Is that unnamed country the same I spent my youth years in? Yes and no. Undoubtedly I have taken it as a model, but trying to search precise references to places and dates will be in vain. Nevertheless, what I have just said is not only an explanation with the benefit of hindsight. The truth is that I have not felt for a moment that I should call that country by its name. It is undoubtedly a revealing fact of the complex feelings which it still inspires in me. And it will inspire me until the end of my days. »
Amin Maalouf
He was born in Beirut (Lebanon) in 1949, in the bosom of a Catholic Arab family. Son to Ruchdi Maalouf, poet, painter and journalist, he studied Economics, Politics and Sociology and, following the traditional family path, he became journalist. He worked for the newspaper An Nahar as chief of the international section and he travelled through countries such as India, Bangladesh, Ethiopia, Somalia, Kenya, Yemen and Algeria, sometimes as war correspondent. In Vietnam he witnessed the battle of Saigon. In 1975, after the Lebanon war started and like some of his own book characters, Maalouf also became an exile in France, where he has lived then on and where for a while he was journalist in magazines such as Jeune Afrique and An-nahar Arabe et International.

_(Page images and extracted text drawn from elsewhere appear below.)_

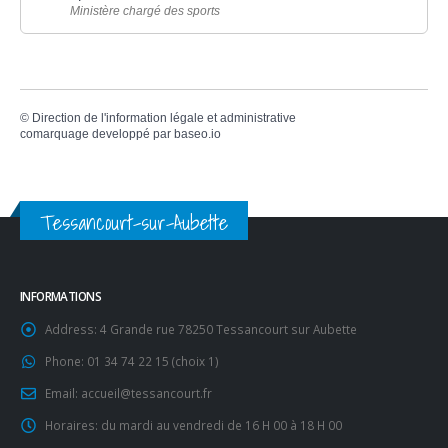
Ministère chargé des sports
©
Direction de l'information légale et administrative
comarquage developpé par
baseo.io
Tessancourt-sur-Aubette
INFORMATIONS
Address:
4 Grande rue 78250 Tessancourt sur Aubette
Phone:
01 34 74 22 15 (choix 1)
Email:
accueil@tessancourt.fr
Horaires:
du mardi au vendredi de 16 H 00 à 18 H 00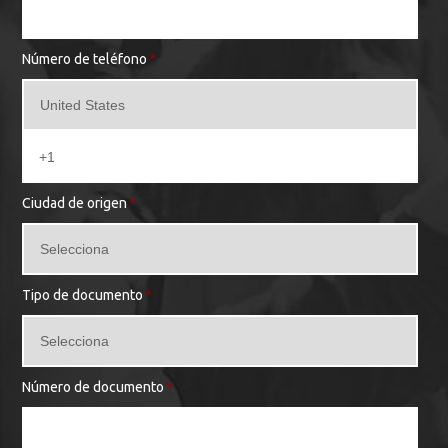
Número de teléfono
*
Ciudad de origen
*
Tipo de documento
*
Número de documento
*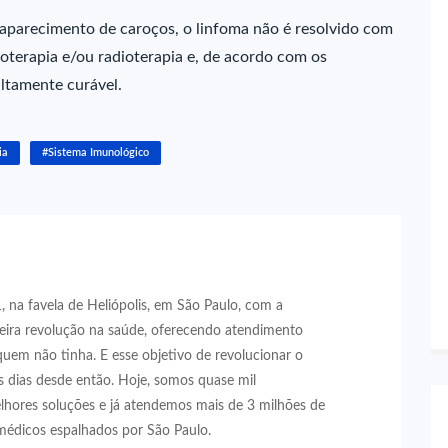
aparecimento de caroços, o linfoma não é resolvido com
ioterapia e/ou radioterapia e, de acordo com os
 altamente curável.
ia
#Sistema Imunológico
 na favela de Heliópolis, em São Paulo, com a
eira revolução na saúde, oferecendo atendimento
quem não tinha. E esse objetivo de revolucionar o
 dias desde então. Hoje, somos quase mil
lhores soluções e já atendemos mais de 3 milhões de
médicos espalhados por São Paulo.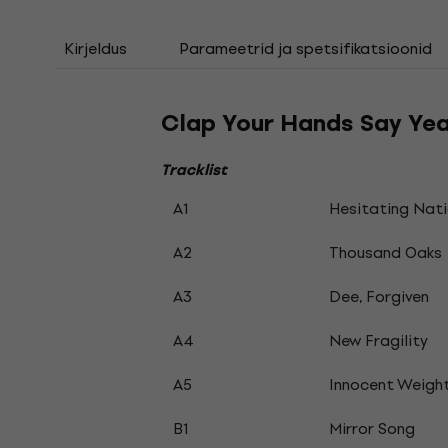
Kirjeldus
Parameetrid ja spetsifikatsioonid
Clap Your Hands Say Yeah
Tracklist
A1
Hesitating Nat
A2
Thousand Oaks
A3
Dee, Forgiven
A4
New Fragility
A5
Innocent Weigh
B1
Mirror Song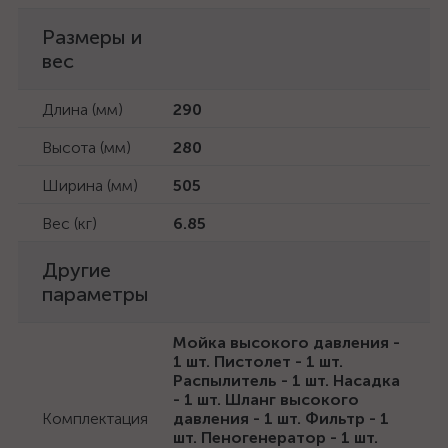
Размеры и
вес
Длина (мм)
290
Высота (мм)
280
Ширина (мм)
505
Вес (кг)
6.85
Другие
параметры
Мойка высокого давления -
1 шт. Пистолет - 1 шт.
Распылитель - 1 шт. Насадка
- 1 шт. Шланг высокого
Комплектация
давления - 1 шт. Фильтр - 1
шт. Пеногенератор - 1 шт.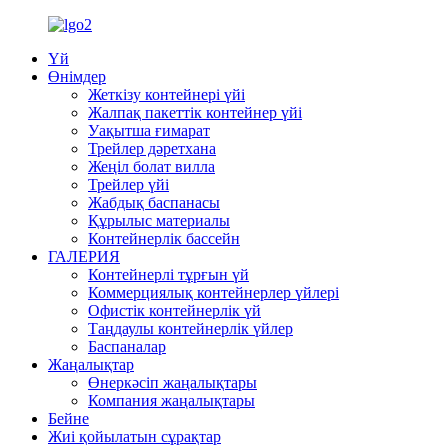
Үй
Өнімдер
Жеткізу контейнері үйі
Жалпақ пакеттік контейнер үйі
Уақытша ғимарат
Трейлер дәретхана
Жеңіл болат вилла
Трейлер үйі
Жабдық баспанасы
Құрылыс материалы
Контейнерлік бассейн
ГАЛЕРИЯ
Контейнерлі тұрғын үй
Коммерциялық контейнерлер үйлері
Офистік контейнерлік үй
Таңдаулы контейнерлік үйлер
Баспаналар
Жаңалықтар
Өнеркәсіп жаңалықтары
Компания жаңалықтары
Бейне
Жиі қойылатын сұрақтар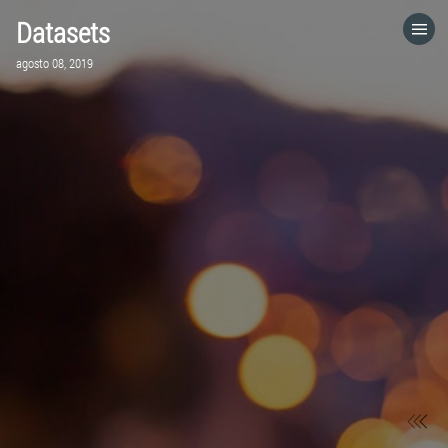
Datasets
HOME
agosto 08, 2019
CATEGORÍAS
IR A
VISITA EL SITIO WEB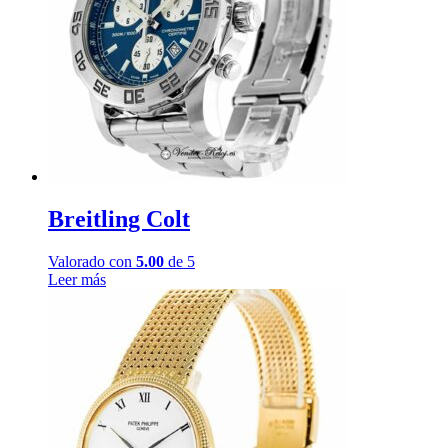
Breitling Colt
Valorado con
5.00
de 5
Leer más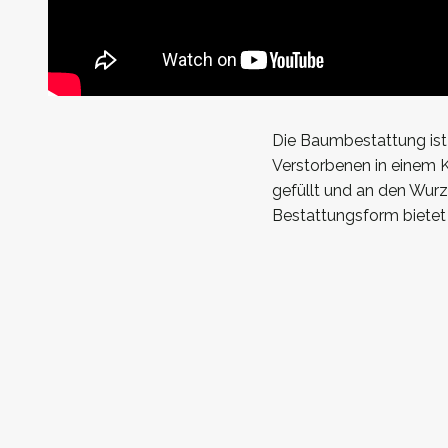
Die Baumbestattung ist
Verstorbenen in einem K
gefüllt und an den Wur
Bestattungsform bietet 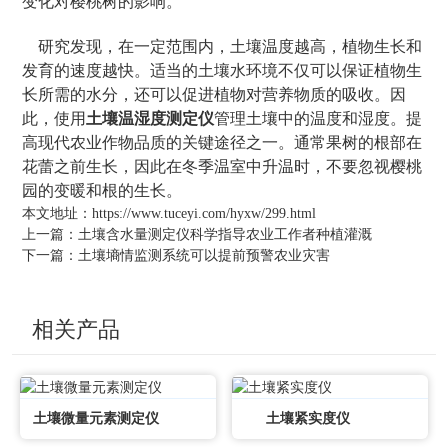
变化对樱桃树的影响。
研究发现，在一定范围内，土壤温度越高，植物生长和
发育的速度越快。适当的土壤水环境不仅可以保证植物生
长所需的水分，还可以促进植物对营养物质的吸收。因
此，使用
土壤温湿度测定仪
管理土壤中的温度和湿度。提
高现代农业作物品质的关键途径之一。通常果树的根部在
花蕾之前生长，因此在冬季温室中升温时，不要忽视樱桃
园的变暖和根的生长。
本文地址：
https://www.tuceyi.com/hyxw/299.html
上一篇：
土壤含水量测定仪科学指导农业工作者种植灌溉
下一篇：
土壤墒情监测系统可以提前预警农业灾害
相关产品
土壤微量元素测定仪
土壤紧实度仪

Currently he is uniquely focused on literature and lives periods of the year in a fisherman’s house in the Channel Islands, where he writes his novels. His texts have been translated into more than twenty languages. Most of Maalouf’s books are developed within a historical framework and in them he combines historical facts with fantasy and philosophical concepts. His texts are written with the ability of a true narration master, they offer a refined sensible vision of the values and attitudes from the different cultures in the Middle East, Africa and the Mediterranean world.
Amin Maalouf has been awarded the Maison de Presse prize for his novel Samarkand and the Goncourt one for Rock of Tanios. Both were published by Alianza Editorial in 1989 and 1994, respectively, along with the rest of his work: Leo Africanus (1989), The Cruzades Through Arab Eyes (1989), The Gardens of Light (1991), The First Century after Beatrice (1993), Ports of Call (1997), In the Name of Identity: Violence and the Need to Belong (1999), Balthasar’s Odyssey (2000), Love from Afar (2002) Origins: A Memoir (2004) and Le Dérèglement du monde. Quand nos civilisations s’épuisent (2009). In 2010 he received the Prince of Asturias Award laureate for Letters for his work and he has recently been elected as a member of the French Academy.